A playful reach throughout the greater Twin Cities’ metropolitan brought art-adorned water towers to 3 cities. From Memorial Day weekend through September, commuters and vacationers could enjoy Vincent van Gogh’s Olive Trees in Chisago City, Katsushika Hokusai’s Under the Wave of Kanagawa in New Hope, and Frank Stella’s Tahkt-I-Sulayman Variation II in Minnetonka.
Mia also presented gifts that focused on engaging visitors and community members more deeply with art and with the life of Mia. Once at Mia, a year-long series of stories from its past, feature archival images. Of Us and Art, Gift #5, celebrated the centennial by inviting creation of 100 videos of the museum, its collection, and museum experiences; the collection includes a video of the van Gogh-inspired crop art. Share your Mia invited visitors and community members to share a story about a memorable moment, exhibit, photo, joy, discovery, or object and post it on the Mia website. Gift #49 is all about New Ways to Engage in the Galleries. Find out about all 52 surprises here.
Mia’s celebration has amply demonstrated that a museum doesn’t have to minimize its mission to throw a really enormous party. Thoughtfully selected, its gifts have been a fairly direct expression of its mission: enrich the community by collecting, preserving, and making accessible outstanding works of art from the world’s diverse cultures.

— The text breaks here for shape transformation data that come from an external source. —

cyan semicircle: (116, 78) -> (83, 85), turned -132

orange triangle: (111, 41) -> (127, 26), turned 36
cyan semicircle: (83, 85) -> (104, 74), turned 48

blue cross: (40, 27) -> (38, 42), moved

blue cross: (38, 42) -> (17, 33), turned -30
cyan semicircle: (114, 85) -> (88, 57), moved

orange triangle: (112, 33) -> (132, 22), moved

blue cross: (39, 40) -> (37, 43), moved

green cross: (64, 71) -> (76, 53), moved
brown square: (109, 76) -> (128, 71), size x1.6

Consideration of making art accessible is apparent in placing art in public spaces and in surrounding communities. Mia’s free admission has allowed anyone to stop by–and on multiple occasions–to view masterpieces by Vermeer, Raphael, and van Gogh. Touch Tours (Gift #40) were offered during Art Beyond Sight Month in October. From a major new gift of 700 objects to Mia’s Japan collection and the dragon ice sculpture representing its world-renowned Asian art collection, Mia has incorporated art from the world’s cultures into its celebration.

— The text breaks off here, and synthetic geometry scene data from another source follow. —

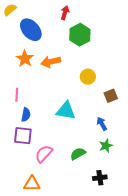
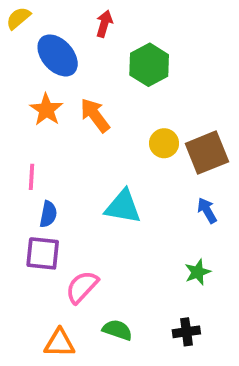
red arrow: (65, 13) -> (104, 24), moved
orange arrow: (51, 62) -> (95, 115), turned 66
brown square: (111, 96) -> (207, 153), moved, size x1.6
blue arrow: (102, 124) -> (207, 210), moved
green semicircle: (78, 154) -> (117, 330), moved, turned 49

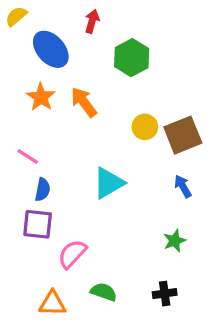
pink line: (31, 177) -> (28, 157), turned -60
cyan triangle: (123, 207) -> (109, 183), turned -40

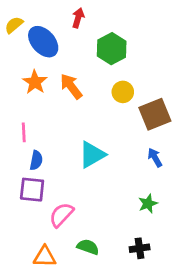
yellow semicircle: (16, 16) -> (14, 25), moved
yellow circle: (145, 127) -> (123, 92), moved
pink line: (28, 157) -> (24, 132), turned 54

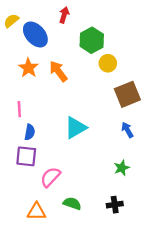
yellow circle: (123, 92) -> (108, 63), moved

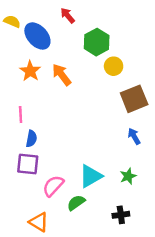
red arrow: (64, 15) -> (68, 15), turned -56
yellow semicircle: (11, 21) -> (12, 21), turned 63
cyan triangle: (76, 128) -> (91, 176), moved
green semicircle: (72, 203) -> (76, 203), moved, turned -54
orange triangle: (37, 212) -> (39, 222), turned 30

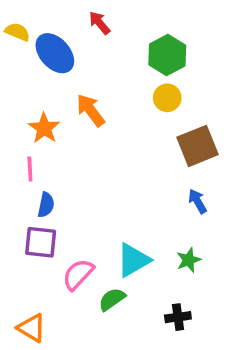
green hexagon: (97, 42) -> (167, 55), moved
orange star: (30, 71) -> (44, 128), moved
orange triangle: (39, 222) -> (32, 328), moved

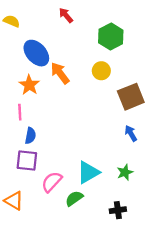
blue ellipse: (55, 53) -> (36, 53), moved
yellow circle: (167, 98) -> (101, 71), moved
orange triangle: (32, 328) -> (14, 201), moved

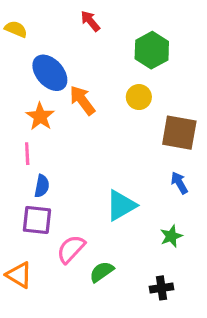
brown square: (131, 97) -> (179, 133), turned 32
cyan triangle: (88, 172) -> (121, 205), moved

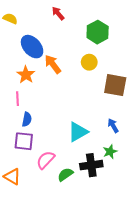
blue arrow: (179, 183) -> (113, 126), moved
black cross: (161, 288) -> (91, 165), moved, size x1.5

Any gift, especially a significant one, says something about the giver. Fifty-two gifts and a year of celebration say a great deal about the organization Mia is, has been, and wants to become. It attests to Mia’s diligence in laying groundwork, from cultivating funders and sponsors; to building internal capacity; to supporting staff, volunteers, and docents; to creating newsworthy events.
Founded by 25 citizens committed to bringing the arts into the life of their community, Mia's roots are in civic engagement. A century later, this shows in how it values its visitors and communities and how it works collaboratively with artists and community partners. What can only be characterized as extensive networks with other museums nationally and internationally, collectors, arts organizations, and community members have made possible loans of masterpieces, musical performances, and 100 videos. When gifts take the form of books, bikes, t-shirts, art shanties, and crop art, and they focus on Leonardo da Vinci and Ferran Adriá, it’s clear individual and collective imaginations and creativity have been hard at work.
As a neighbor, a member, and a museum professional, thank you, Mia, for celebrating your 100th anniversary with us.